Das Interview mit Jérôme Boateng
Jérôme, wenn du daran denkst, wie du vor zehn Jahren nach München gekommen bist, was würdest du dem Jérôme von damals mit auf seinen Weg geben?
„Dass er es noch mehr genießen soll, auf dem Platz zu stehen, dass er frei aufspielen soll. Man sieht es vielleicht nicht, aber ich bin schon ein besessener Typ, will alles perfekt machen. Gerade in der ersten Saison war ich vor Spielen sehr nervös und verkrampft, deswegen sind mir ein paar Fehler passiert. Ich habe überhastet den Ball gespielt, mir sind dumme Fouls unterlaufen. Jupp Heynckes war damals sehr wichtig für mich, er hat gesagt: ‚Jérôme, du hast alles, aber du musst ruhiger Fußball spielen. Genieß es.‘ Das kam dann alles mit der Zeit.“
Du hast dich entwickelt, der Klub ebenfalls. Hattest du dir 2011 vorstellen können, gemeinsam in so eine Ära aufzubrechen?

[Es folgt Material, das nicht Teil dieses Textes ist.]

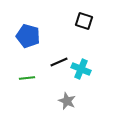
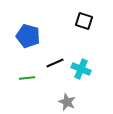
black line: moved 4 px left, 1 px down
gray star: moved 1 px down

„Das Erste, wovon ich geträumt habe, als ich zu Bayern kam, war, mal Deutscher Meister zu werden – und Champions League zu spielen. Es war dann eine extreme Erfahrung, es gleich bis ins ‚Finale dahoam‘ zu schaffen und dort so krass zu scheitern. Ein Jahr später haben wir dann tatsächlich den Henkelpott geholt. Als Kind hatte ich immer die Finals geguckt, zu Hause auf unserem kleinen Fernseher. Selbst mal den Pokal hochzuhalten, das war schon unglaublich.“
Musstest du dich mehr an den FC Bayern gewöhnen oder der FC Bayern mehr an dich?

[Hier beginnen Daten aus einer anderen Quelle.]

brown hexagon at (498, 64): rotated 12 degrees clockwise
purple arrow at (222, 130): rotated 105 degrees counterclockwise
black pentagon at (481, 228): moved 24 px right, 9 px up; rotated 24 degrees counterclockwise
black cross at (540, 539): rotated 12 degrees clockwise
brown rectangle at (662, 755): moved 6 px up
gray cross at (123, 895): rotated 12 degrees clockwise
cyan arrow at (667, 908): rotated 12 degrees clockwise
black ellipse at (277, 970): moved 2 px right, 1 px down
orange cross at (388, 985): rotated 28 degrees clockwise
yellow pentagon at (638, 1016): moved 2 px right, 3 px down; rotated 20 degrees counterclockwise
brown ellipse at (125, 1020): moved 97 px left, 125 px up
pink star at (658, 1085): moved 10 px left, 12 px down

„Ich glaube nicht, dass es bei Bayern vorher so einen Typ gab wie mich. Ich bin halt nicht nullachtfünfzehn. Aber natürlich musste ich mich auch an Bayern gewöhnen. Diesen Druck, jedes Spiel gewinnen zu müssen, kannte ich vorher nicht. Aber es hat total zu mir gepasst. Ich hasse es zu verlieren, schon als Kind war das für mich immer eine Katastrophe.“
Hier geht es zur großen Abschieds-Doku über Jérôme Boateng:
Du wurdest zum Prototyp des modernen Verteidigers, dem es nicht mehr nur darum geht, den gegnerischen Stürmer zu stoppen.
„Der Job ist heute vielfältiger als früher. Klar, die Abwehrarbeit ist immer noch das Wichtigste für einen Innenverteidiger, aber die Anforderungen sind gestiegen. Man muss auch im Spielaufbau Verantwortung übernehmen, viel sprechen, die Mannschaft von hinten coachen.“
Wie hast du es geschafft, über so einen langen Zeitraum Topleistung zu bringen?

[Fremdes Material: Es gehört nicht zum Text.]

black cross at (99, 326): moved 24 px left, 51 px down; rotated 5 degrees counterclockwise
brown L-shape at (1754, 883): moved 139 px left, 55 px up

„Das ist der Anspruch an mich selbst. Ich wollte mich immer weiterentwickeln, immer das Größtmögliche erreichen. Schon drei, vier Tage nach dem WM-Titel 2014 habe ich wieder mit Fitnesstraining angefangen und habe mich auf die neue Saison gefreut. Ich mag auch den Konkurrenzkampf, wollte immer zeigen, was ich kann. Zehn Jahre lang für Bayern so viele Spiele zu machen, kommt nicht von ungefähr.“
Wenn du die jungen Verteidiger von heute siehst: Erkennst du dich wieder?
„Ich sehe schon viele Parallelen, bei Tanguy Nianzou zum Beispiel. Er ist auch schnell und zweikampfstark, er erkennt Situationen. Er ist sogar kopfballstärker, als ich es in seinem Alter war. Der Junge hat ein Riesenpotenzial, ein Top-Verteidiger zu werden. Aber man sieht auch, dass er noch Flüchtigkeitsfehler macht, so wie ich früher.“
Du hast einmal gesagt, du seist kein Typ, der lange an einem Ort bleibt …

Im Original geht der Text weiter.